-- Source data follows --

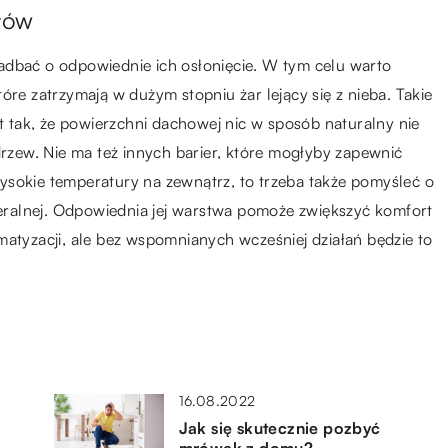
łów
adbać o odpowiednie ich osłonięcie. W tym celu warto
które zatrzymają w dużym stopniu żar lejący się z nieba. Takie
st tak, że powierzchni dachowej nic w sposób naturalny nie
drzew. Nie ma też innych barier, które mogłyby zapewnić
ysokie temperatury na zewnątrz, to trzeba także pomyśleć o
ineralnej. Odpowiednia jej warstwa pomoże zwiększyć komfort
matyzacji, ale bez wspomnianych wcześniej działań będzie to
16.08.2022
Jak się skutecznie pozbyć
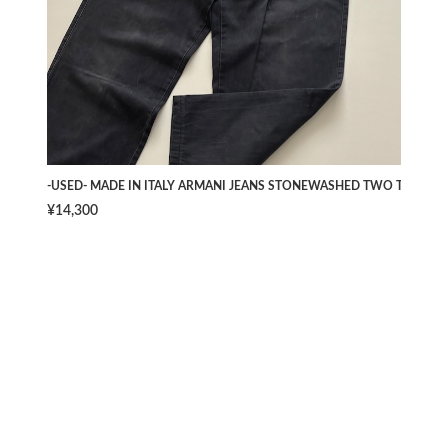
-USED- MADE IN ITALY ARMANI JEANS STONEWASHED TWO TUCK PAN
¥14,300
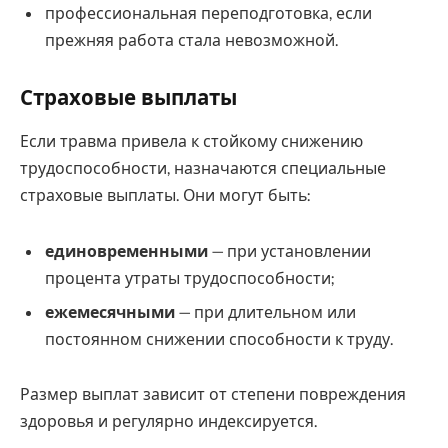
профессиональная переподготовка, если
прежняя работа стала невозможной.
Страховые выплаты
Если травма привела к стойкому снижению
трудоспособности, назначаются специальные
страховые выплаты. Они могут быть:
единовременными
— при установлении
процента утраты трудоспособности;
ежемесячными
— при длительном или
постоянном снижении способности к труду.
Размер выплат зависит от степени повреждения
здоровья и регулярно индексируется.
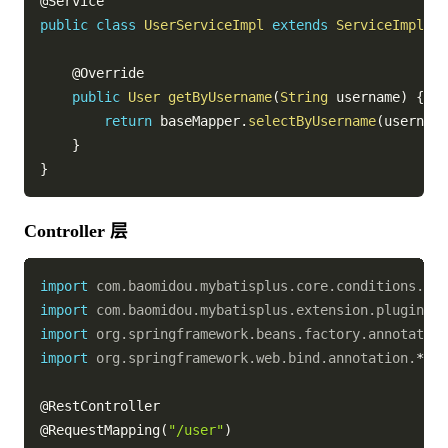
@Service
public
class
UserServiceImpl
extends
ServiceImpl
<
Us
@Override
public
User
getByUsername
(
String
 username
)
{
return
 baseMapper
.
selectByUsername
(
username
}
}
Controller 层
import
com
.
baomidou
.
mybatisplus
.
core
.
conditions
.
que
import
com
.
baomidou
.
mybatisplus
.
extension
.
plugins
.
p
import
org
.
springframework
.
beans
.
factory
.
annotation
import
org
.
springframework
.
web
.
bind
.
annotation
.
*
;
@RestController
@RequestMapping
(
"/user"
)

-- Source data concluded --

> [Your task]
Leave out the pictures and return the rest of the records exactly.

> [Result below]
łów
adbać o odpowiednie ich osłonięcie. W tym celu warto
które zatrzymają w dużym stopniu żar lejący się z nieba. Takie
st tak, że powierzchni dachowej nic w sposób naturalny nie
drzew. Nie ma też innych barier, które mogłyby zapewnić
ysokie temperatury na zewnątrz, to trzeba także pomyśleć o
ineralnej. Odpowiednia jej warstwa pomoże zwiększyć komfort
matyzacji, ale bez wspomnianych wcześniej działań będzie to
16.08.2022
Jak się skutecznie pozbyć
-USED- MADE IN ITALY ARMANI JEANS STONEWASHED TWO TUCK PAN
¥14,300
профессиональная переподготовка, если
прежняя работа стала невозможной.
Страховые выплаты
Если травма привела к стойкому снижению
трудоспособности, назначаются специальные
страховые выплаты. Они могут быть:
единовременными
— при установлении
процента утраты трудоспособности;
ежемесячными
— при длительном или
постоянном снижении способности к труду.
Размер выплат зависит от степени повреждения
здоровья и регулярно индексируется.
@Service
public
class
UserServiceImpl
extends
ServiceImpl
<
Us
@Override
public
User
getByUsername
(
String
 username
)
{
return
 baseMapper
.
selectByUsername
(
username
}
}
Controller 层
import
com
.
baomidou
.
mybatisplus
.
core
.
conditions
.
que
import
com
.
baomidou
.
mybatisplus
.
extension
.
plugins
.
p
import
org
.
springframework
.
beans
.
factory
.
annotation
import
org
.
springframework
.
web
.
bind
.
annotation
.
*
;
@RestController
@RequestMapping
(
"/user"
)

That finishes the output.